[ENTRIES PROVIDED Boundary: Start]
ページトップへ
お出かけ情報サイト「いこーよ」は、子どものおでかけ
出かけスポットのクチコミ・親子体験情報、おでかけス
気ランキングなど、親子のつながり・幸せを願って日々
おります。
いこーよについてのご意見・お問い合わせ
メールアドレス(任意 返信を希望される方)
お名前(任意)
[ENTRIES PROVIDED Boundary: End]
[ENTRIES PROVIDED Boundary: Start]
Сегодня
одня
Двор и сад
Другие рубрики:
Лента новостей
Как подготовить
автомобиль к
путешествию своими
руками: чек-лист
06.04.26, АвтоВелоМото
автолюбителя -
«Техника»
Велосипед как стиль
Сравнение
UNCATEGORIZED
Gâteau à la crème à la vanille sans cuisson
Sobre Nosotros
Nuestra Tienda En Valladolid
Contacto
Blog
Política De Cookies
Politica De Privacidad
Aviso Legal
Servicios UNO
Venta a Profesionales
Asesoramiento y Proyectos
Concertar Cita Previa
[ENTRIES PROVIDED Boundary: End]
[ENTRIES PROVIDED Boundary: Start]
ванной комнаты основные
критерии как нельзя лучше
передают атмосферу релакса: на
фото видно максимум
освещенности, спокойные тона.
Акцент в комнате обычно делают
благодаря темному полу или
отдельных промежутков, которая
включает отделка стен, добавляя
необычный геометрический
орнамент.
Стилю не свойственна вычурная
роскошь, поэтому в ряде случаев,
[ENTRIES PROVIDED Boundary: End]
DIRECTIONS FOR THIS TASK
Everything from the line with "UNCATEGORIZED" through the line with "Concertar Cita Previa" in the listing above must be retyped exactly, with nothing added.

TASK ANSWER
UNCATEGORIZED
Gâteau à la crème à la vanille sans cuisson
Sobre Nosotros
Nuestra Tienda En Valladolid
Contacto
Blog
Política De Cookies
Politica De Privacidad
Aviso Legal
Servicios UNO
Venta a Profesionales
Asesoramiento y Proyectos
Concertar Cita Previa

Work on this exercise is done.